===== INPUT RECORDS

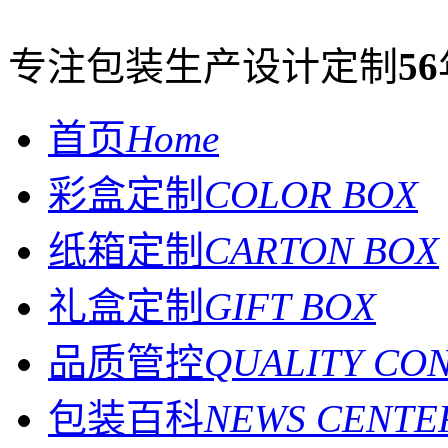
专注包装生产设计定制
56
首页
Home
彩盒定制
COLOR BOX
纸箱定制
CARTON BOX
礼盒定制
GIFT BOX
品质管控
QUALITY CO
包装百科
NEWS CENTE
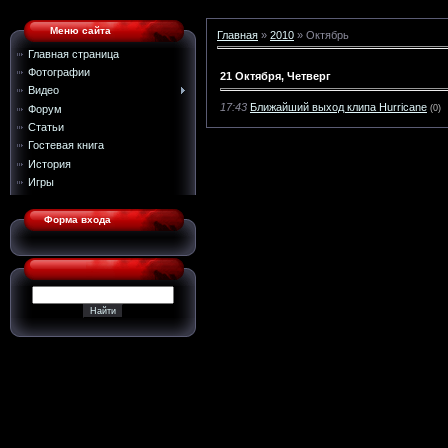
Меню сайта
Главная
»
2010
»
Октябрь
Главная страница
Фотографии
21 Октября, Четверг
Видео
17:43
Ближайший выход клипа Hurricane
Форум
(0)
Статьи
Гостевая книга
История
Игры
Форма входа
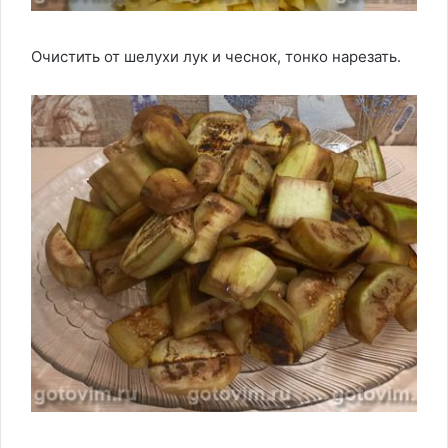
Очистить от шелухи лук и чеснок, тонко нарезать.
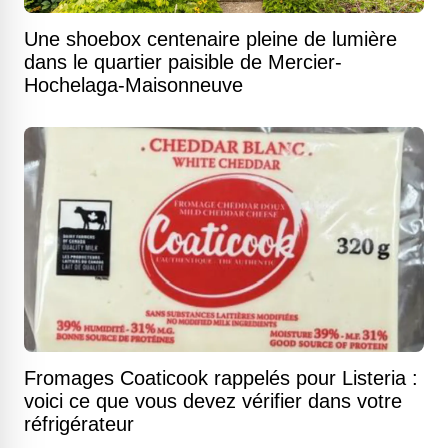
Une shoebox centenaire pleine de lumière
dans le quartier paisible de Mercier-
Hochelaga-Maisonneuve
Fromages Coaticook rappelés pour Listeria :
voici ce que vous devez vérifier dans votre
réfrigérateur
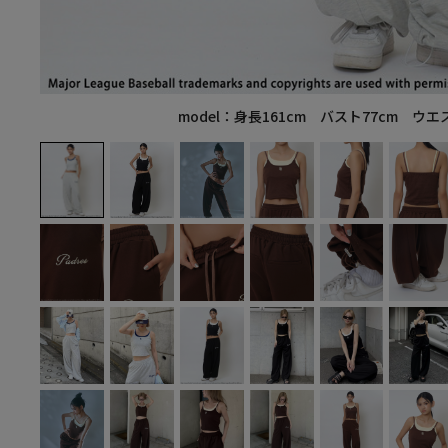
model：身長161cm バスト77cm ウエ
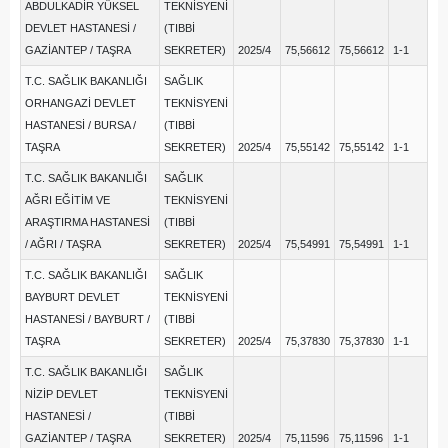
ABDULKADİR YÜKSEL
TEKNİSYENİ
DEVLET HASTANESİ /
(TIBBİ
GAZİANTEP / TAŞRA
SEKRETER)
2025/4
75,56612
75,56612
1-1
T.C. SAĞLIK BAKANLIĞI
SAĞLIK
ORHANGAZİ DEVLET
TEKNİSYENİ
HASTANESİ / BURSA /
(TIBBİ
TAŞRA
SEKRETER)
2025/4
75,55142
75,55142
1-1
T.C. SAĞLIK BAKANLIĞI
SAĞLIK
AĞRI EĞİTİM VE
TEKNİSYENİ
ARAŞTIRMA HASTANESİ
(TIBBİ
/ AĞRI / TAŞRA
SEKRETER)
2025/4
75,54991
75,54991
1-1
T.C. SAĞLIK BAKANLIĞI
SAĞLIK
BAYBURT DEVLET
TEKNİSYENİ
HASTANESİ / BAYBURT /
(TIBBİ
TAŞRA
SEKRETER)
2025/4
75,37830
75,37830
1-1
T.C. SAĞLIK BAKANLIĞI
SAĞLIK
NİZİP DEVLET
TEKNİSYENİ
HASTANESİ /
(TIBBİ
GAZİANTEP / TAŞRA
SEKRETER)
2025/4
75,11596
75,11596
1-1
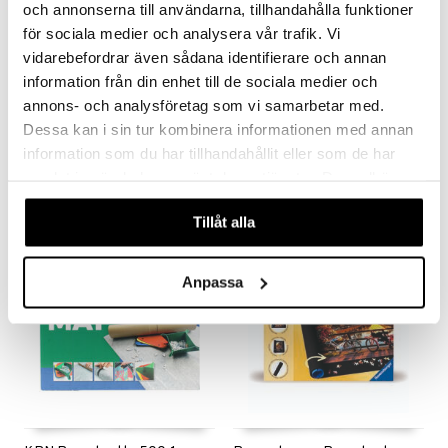
och annonserna till användarna, tillhandahålla funktioner
för sociala medier och analysera vår trafik. Vi
vidarebefordrar även sådana identifierare och annan
information från din enhet till de sociala medier och
annons- och analysföretag som vi samarbetar med.
Ravensburger Pusselfix
Clementoni Puzzle Mat
Dessa kan i sin tur kombinera informationen med annan
RAVENSBURGER
CLEMENTONI
information som du har tillhandahållit eller som de har
89
159
kr
kr
samlat in när du har använt deras tjänster. Du godkänner
våra cookies vid fortsatt användande av vår webbplats.
Tillåt alla
Anpassa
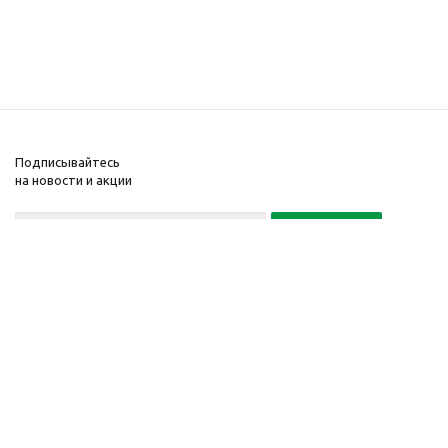
Подписывайтесь
на новости и акции
+375 29
+375 17
134 134 0
512 39 45
2026 © Магазин
Компания
ЭКАБУД.БЕЛ
Информация
Интернет-магазин
Помощь
в торговом реестре
с 14 августа 2018 г. УНП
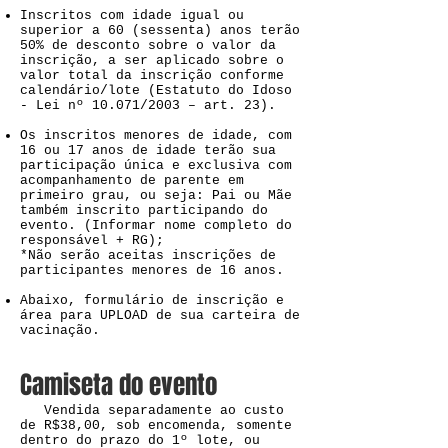
Inscritos com idade igual ou
superior a 60 (sessenta) anos terão
50% de desconto sobre o valor da
inscrição, a ser aplicado sobre o
valor total da inscrição conforme
calendário/lote (Estatuto do Idoso
- Lei nº 10.071/2003 – art. 23).
Os inscritos menores de idade, com
16 ou 17 anos de idade terão sua
participação única e exclusiva com
acompanhamento de parente em
primeiro grau, ou seja: Pai ou Mãe
também inscrito participando do
evento. (Informar nome completo do
responsável + RG);
*Não serão aceitas inscrições de
participantes menores de 16 anos.
Abaixo, formulário de inscrição e
área para UPLOAD de sua carteira de
vacinação.
Camiseta do evento
Vendida separadamente ao custo
de R$38,00, sob encomenda, somente
dentro do prazo do 1º lote, ou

==========

TASK ITEM>
A faithful, word-for-word copy of the records above, pictures left out, is the answer.

THE COMPLETED TASK>
专注包装生产设计定制
56
首页
Home
彩盒定制
COLOR BOX
纸箱定制
CARTON BOX
礼盒定制
GIFT BOX
品质管控
QUALITY CO
包装百科
NEWS CENTE
Меню сайта
Главная
»
2010
»
Октябрь
Главная страница
Фотографии
21 Октября, Четверг
Видео
17:43
Ближайший выход клипа Hurricane
Форум
(0)
Статьи
Гостевая книга
История
Игры
Форма входа
Очистить от шелухи лук и чеснок, тонко нарезать.
Une shoebox centenaire pleine de lumière
dans le quartier paisible de Mercier-
Hochelaga-Maisonneuve
Fromages Coaticook rappelés pour Listeria :
voici ce que vous devez vérifier dans votre
réfrigérateur
model：身長161cm バスト77cm ウエ
ABDULKADİR YÜKSEL
TEKNİSYENİ
DEVLET HASTANESİ /
(TIBBİ
GAZİANTEP / TAŞRA
SEKRETER)
2025/4
75,56612
75,56612
1-1
T.C. SAĞLIK BAKANLIĞI
SAĞLIK
ORHANGAZİ DEVLET
TEKNİSYENİ
HASTANESİ / BURSA /
(TIBBİ
TAŞRA
SEKRETER)
2025/4
75,55142
75,55142
1-1
T.C. SAĞLIK BAKANLIĞI
SAĞLIK
AĞRI EĞİTİM VE
TEKNİSYENİ
ARAŞTIRMA HASTANESİ
(TIBBİ
/ AĞRI / TAŞRA
SEKRETER)
2025/4
75,54991
75,54991
1-1
T.C. SAĞLIK BAKANLIĞI
SAĞLIK
BAYBURT DEVLET
TEKNİSYENİ
HASTANESİ / BAYBURT /
(TIBBİ
TAŞRA
SEKRETER)
2025/4
75,37830
75,37830
1-1
T.C. SAĞLIK BAKANLIĞI
SAĞLIK
NİZİP DEVLET
TEKNİSYENİ
HASTANESİ /
(TIBBİ
GAZİANTEP / TAŞRA
SEKRETER)
2025/4
75,11596
75,11596
1-1
och annonserna till användarna, tillhandahålla funktioner
för sociala medier och analysera vår trafik. Vi
vidarebefordrar även sådana identifierare och annan
information från din enhet till de sociala medier och
annons- och analysföretag som vi samarbetar med.
Ravensburger Pusselfix
Clementoni Puzzle Mat
Dessa kan i sin tur kombinera informationen med annan
RAVENSBURGER
CLEMENTONI
information som du har tillhandahållit eller som de har
89
159
kr
kr
samlat in när du har använt deras tjänster. Du godkänner
våra cookies vid fortsatt användande av vår webbplats.
Tillåt alla
Anpassa
Подписывайтесь
на новости и акции
+375 29
+375 17
134 134 0
512 39 45
2026 © Магазин
Компания
ЭКАБУД.БЕЛ
Информация
Интернет-магазин
Помощь
в торговом реестре
с 14 августа 2018 г. УНП
Inscritos com idade igual ou
superior a 60 (sessenta) anos terão
50% de desconto sobre o valor da
inscrição, a ser aplicado sobre o
valor total da inscrição conforme
calendário/lote (Estatuto do Idoso
- Lei nº 10.071/2003 – art. 23).
Os inscritos menores de idade, com
16 ou 17 anos de idade terão sua
participação única e exclusiva com
acompanhamento de parente em
primeiro grau, ou seja: Pai ou Mãe
também inscrito participando do
evento. (Informar nome completo do
responsável + RG);
*Não serão aceitas inscrições de
participantes menores de 16 anos.
Abaixo, formulário de inscrição e
área para UPLOAD de sua carteira de
vacinação.
Camiseta do evento
Vendida separadamente ao custo
de R$38,00, sob encomenda, somente
dentro do prazo do 1º lote, ou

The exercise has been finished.